Your answer must be the records below, repeated exactly, with every picture left out.

Given data:
[Start of section]

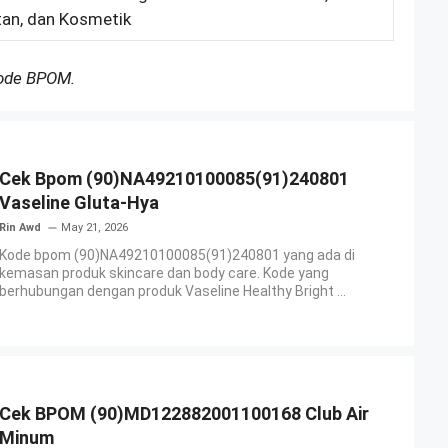
an, dan Kosmetik
Kode BPOM.
Cek Bpom (90)NA49210100085(91)240801
Vaseline Gluta-Hya
Rin Awd
May 21, 2026
Kode bpom (90)NA49210100085(91)240801 yang ada di
kemasan produk skincare dan body care. Kode yang
berhubungan dengan produk Vaseline Healthy Bright ...
Cek BPOM (90)MD122882001100168 Club Air
Minum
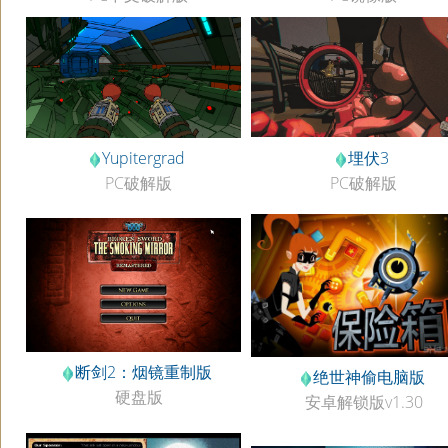
埋伏3
Yupitergrad
PC破解版
PC破解版
断剑2：烟镜重制版
绝世神偷电脑版
硬盘版
安卓解锁版v1.30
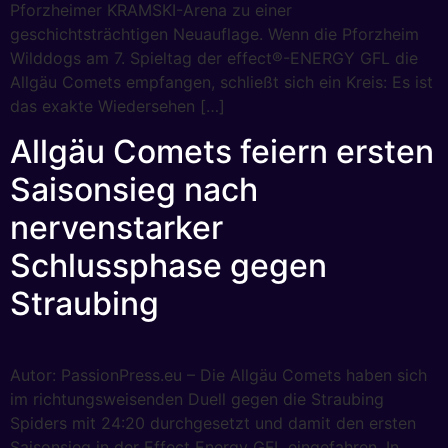
Pforzheimer KRAMSKI-Arena zu einer
geschichtsträchtigen Neuauflage. Wenn die Pforzheim
Wilddogs am 7. Spieltag der effect®-ENERGY GFL die
Allgäu Comets empfangen, schließt sich ein Kreis: Es ist
das exakte Wiedersehen […]
Allgäu Comets feiern ersten
Saisonsieg nach
nervenstarker
Schlussphase gegen
Straubing
Autor: PassionPress.eu – Die Allgäu Comets haben sich
im richtungsweisenden Duell gegen die Straubing
Spiders mit 24:20 durchgesetzt und damit den ersten
Saisonsieg in der Effect Energy GFL eingefahren. In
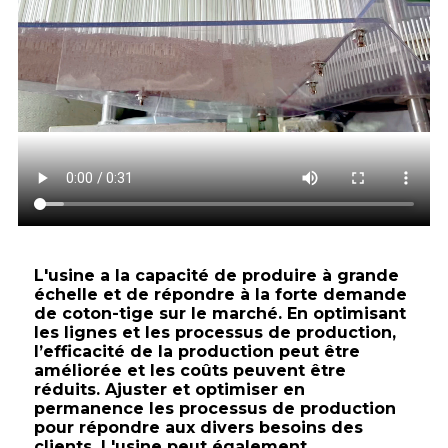
L'usine a la capacité de produire à grande
échelle et de répondre à la forte demande
de coton-tige sur le marché. En optimisant
les lignes et les processus de production,
l’efficacité de la production peut être
améliorée et les coûts peuvent être
réduits. Ajuster et optimiser en
permanence les processus de production
pour répondre aux divers besoins des
clients. L'usine peut également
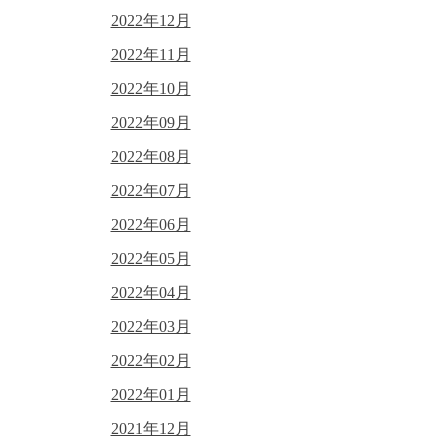
2022年12月
2022年11月
2022年10月
2022年09月
2022年08月
2022年07月
2022年06月
2022年05月
2022年04月
2022年03月
2022年02月
2022年01月
2021年12月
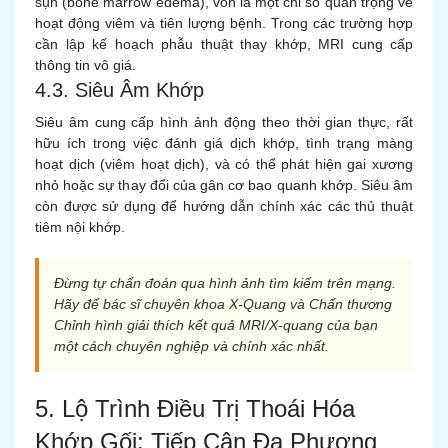
sụn (bone marrow edema), vốn là một chỉ số quan trọng về
hoạt động viêm và tiên lượng bệnh. Trong các trường hợp
cần lập kế hoạch phẫu thuật thay khớp, MRI cung cấp
thông tin vô giá.
4.3. Siêu Âm Khớp
Siêu âm cung cấp hình ảnh động theo thời gian thực, rất
hữu ích trong việc đánh giá dịch khớp, tình trạng màng
hoạt dịch (viêm hoạt dịch), và có thể phát hiện gai xương
nhỏ hoặc sự thay đổi của gân cơ bao quanh khớp. Siêu âm
còn được sử dụng để hướng dẫn chính xác các thủ thuật
tiêm nội khớp.
Đừng tự chẩn đoán qua hình ảnh tìm kiếm trên mạng.
Hãy để bác sĩ chuyên khoa X-Quang và Chấn thương
Chỉnh hình giải thích kết quả MRI/X-quang của bạn
một cách chuyên nghiệp và chính xác nhất.
5. Lộ Trình Điều Trị Thoái Hóa
Khớp Gối: Tiếp Cận Đa Phương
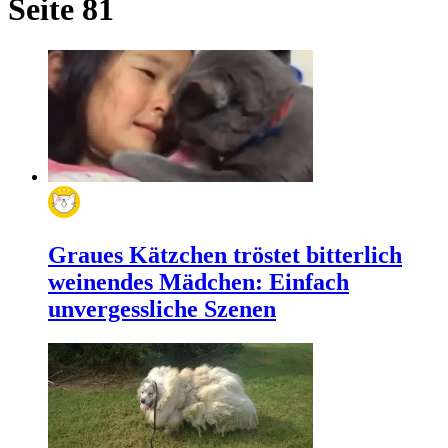
Seite 81
Graues Kätzchen tröstet bitterlich
weinendes Mädchen: Einfach
unvergessliche Szenen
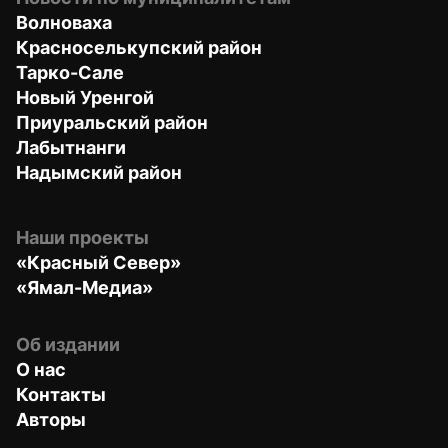
Волноваха
Красноселькупский район
Тарко-Сале
Новый Уренгой
Приуральский район
Лабытнанги
Надымский район
Наши проекты
«Красный Север»
«Ямал-Медиа»
Об издании
О нас
Контакты
Авторы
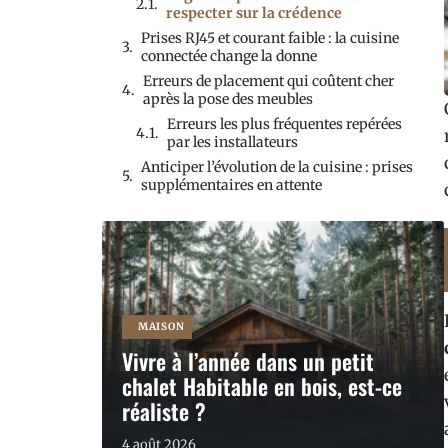
respecter sur la crédence
Prises RJ45 et courant faible : la cuisine
connectée change la donne
Erreurs de placement qui coûtent cher
après la pose des meubles
Erreurs les plus fréquentes repérées
par les installateurs
Anticiper l’évolution de la cuisine : prises
supplémentaires en attente
MAISON
Vivre à l’année dans un petit
chalet Habitable en bois, est-ce
réaliste ?
4 août 2026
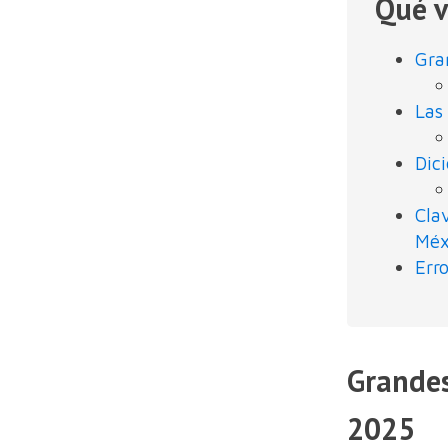
Qué v
Gra
Las
Dic
Cla
Méx
Err
Grandes
2025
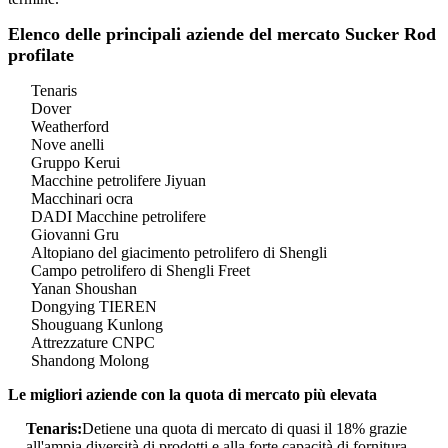
Elenco delle principali aziende del mercato Sucker Rod
profilate
Tenaris
Dover
Weatherford
Nove anelli
Gruppo Kerui
Macchine petrolifere Jiyuan
Macchinari ocra
DADI Macchine petrolifere
Giovanni Gru
Altopiano del giacimento petrolifero di Shengli
Campo petrolifero di Shengli Freet
Yanan Shoushan
Dongying TIEREN
Shouguang Kunlong
Attrezzature CNPC
Shandong Molong
Le migliori aziende con la quota di mercato più elevata
Tenaris:
Detiene una quota di mercato di quasi il 18% grazie
all'ampia diversità di prodotti e alla forte capacità di fornitura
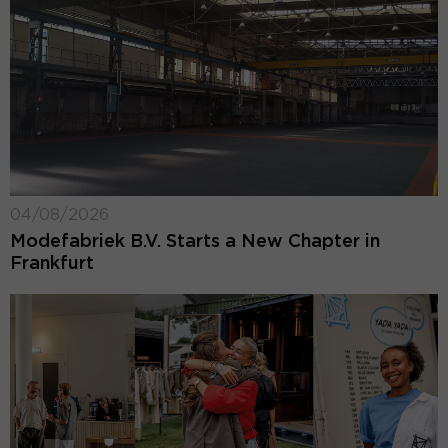
04/08/2026
Modefabriek B.V. Starts a New Chapter in
Frankfurt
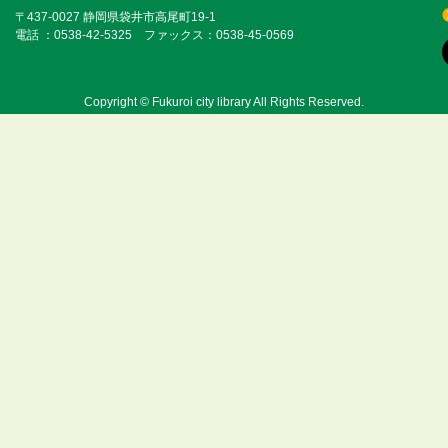
〒437-0027 静岡県袋井市高尾町19-1
電話 ：0538-42-5325 ファックス：0538-45-0569
Copyright © Fukuroi city library All Rights Reserved.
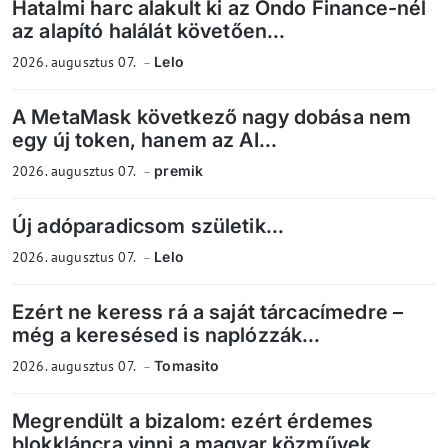
Hatalmi harc alakult ki az Ondo Finance-nél
az alapító halálát követően...
2026. augusztus 07.
Lelo
A MetaMask következő nagy dobása nem
egy új token, hanem az AI...
2026. augusztus 07.
premik
Új adóparadicsom születik...
2026. augusztus 07.
Lelo
Ezért ne keress rá a saját tárcacímedre –
még a keresésed is naplózzák...
2026. augusztus 07.
Tomasito
Megrendült a bizalom: ezért érdemes
blokkláncra vinni a magyar közművek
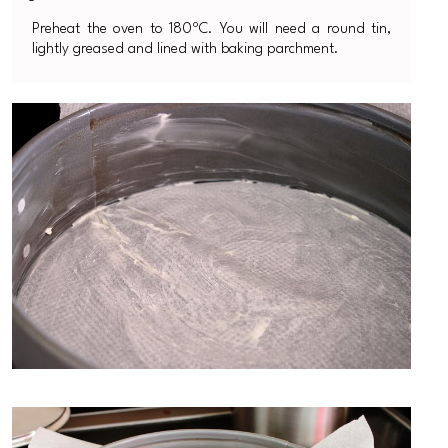
Preheat the oven to 180ºC. You will need a round tin,
lightly greased and lined with baking parchment.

[End of section]

Solution:
an, dan Kosmetik
Kode BPOM.
Cek Bpom (90)NA49210100085(91)240801
Vaseline Gluta-Hya
Rin Awd
May 21, 2026
Kode bpom (90)NA49210100085(91)240801 yang ada di
kemasan produk skincare dan body care. Kode yang
berhubungan dengan produk Vaseline Healthy Bright ...
Cek BPOM (90)MD122882001100168 Club Air
Minum
埋伏3
Yupitergrad
PC破解版
PC破解版
断剑2：烟镜重制版
绝世神偷电脑版
硬盘版
安卓解锁版v1.30
Pforzheimer KRAMSKI-Arena zu einer
geschichtsträchtigen Neuauflage. Wenn die Pforzheim
Wilddogs am 7. Spieltag der effect®-ENERGY GFL die
Allgäu Comets empfangen, schließt sich ein Kreis: Es ist
das exakte Wiedersehen […]
Allgäu Comets feiern ersten
Saisonsieg nach
nervenstarker
Schlussphase gegen
Straubing
Autor: PassionPress.eu – Die Allgäu Comets haben sich
im richtungsweisenden Duell gegen die Straubing
Spiders mit 24:20 durchgesetzt und damit den ersten
Saisonsieg in der Effect Energy GFL eingefahren. In
L'usine a la capacité de produire à grande
échelle et de répondre à la forte demande
de coton-tige sur le marché. En optimisant
les lignes et les processus de production,
l’efficacité de la production peut être
améliorée et les coûts peuvent être
réduits. Ajuster et optimiser en
permanence les processus de production
pour répondre aux divers besoins des
clients. L'usine peut également
2022年12月
2022年11月
2022年10月
2022年09月
2022年08月
2022年07月
2022年06月
2022年05月
2022年04月
2022年03月
2022年02月
2022年01月
2021年12月
sụn (bone marrow edema), vốn là một chỉ số quan trọng về
hoạt động viêm và tiên lượng bệnh. Trong các trường hợp
cần lập kế hoạch phẫu thuật thay khớp, MRI cung cấp
thông tin vô giá.
4.3. Siêu Âm Khớp
Siêu âm cung cấp hình ảnh động theo thời gian thực, rất
hữu ích trong việc đánh giá dịch khớp, tình trạng màng
hoạt dịch (viêm hoạt dịch), và có thể phát hiện gai xương
nhỏ hoặc sự thay đổi của gân cơ bao quanh khớp. Siêu âm
còn được sử dụng để hướng dẫn chính xác các thủ thuật
tiêm nội khớp.
Đừng tự chẩn đoán qua hình ảnh tìm kiếm trên mạng.
Hãy để bác sĩ chuyên khoa X-Quang và Chấn thương
Chỉnh hình giải thích kết quả MRI/X-quang của bạn
một cách chuyên nghiệp và chính xác nhất.
5. Lộ Trình Điều Trị Thoái Hóa
Khớp Gối: Tiếp Cận Đa Phương
Seite 81
Graues Kätzchen tröstet bitterlich
weinendes Mädchen: Einfach
unvergessliche Szenen
Волноваха
Красноселькупский район
Тарко-Сале
Новый Уренгой
Приуральский район
Лабытнанги
Надымский район
Наши проекты
«Красный Север»
«Ямал-Медиа»
Об издании
О нас
Контакты
Авторы
respecter sur la crédence
Prises RJ45 et courant faible : la cuisine
connectée change la donne
Erreurs de placement qui coûtent cher
après la pose des meubles
Erreurs les plus fréquentes repérées
par les installateurs
Anticiper l’évolution de la cuisine : prises
supplémentaires en attente
MAISON
Vivre à l’année dans un petit
chalet Habitable en bois, est-ce
réaliste ?
4 août 2026
Qué v
Gra
Las
Dic
Cla
Méx
Err
Grandes
2025
Elenco delle principali aziende del mercato Sucker Rod
profilate
Tenaris
Dover
Weatherford
Nove anelli
Gruppo Kerui
Macchine petrolifere Jiyuan
Macchinari ocra
DADI Macchine petrolifere
Giovanni Gru
Altopiano del giacimento petrolifero di Shengli
Campo petrolifero di Shengli Freet
Yanan Shoushan
Dongying TIEREN
Shouguang Kunlong
Attrezzature CNPC
Shandong Molong
Le migliori aziende con la quota di mercato più elevata
Tenaris:
Detiene una quota di mercato di quasi il 18% grazie
all'ampia diversità di prodotti e alla forte capacità di fornitura
04/08/2026
Modefabriek B.V. Starts a New Chapter in
Frankfurt
〒437-0027 静岡県袋井市高尾町19-1
電話 ：0538-42-5325 ファックス：0538-45-0569
Copyright © Fukuroi city library All Rights Reserved.
Hatalmi harc alakult ki az Ondo Finance-nél
az alapító halálát követően...
2026. augusztus 07.
Lelo
A MetaMask következő nagy dobása nem
egy új token, hanem az AI...
2026. augusztus 07.
premik
Új adóparadicsom születik...
2026. augusztus 07.
Lelo
Ezért ne keress rá a saját tárcacímedre –
még a keresésed is naplózzák...
2026. augusztus 07.
Tomasito
Megrendült a bizalom: ezért érdemes
blokkláncra vinni a magyar közművek
Preheat the oven to 180ºC. You will need a round tin,
lightly greased and lined with baking parchment.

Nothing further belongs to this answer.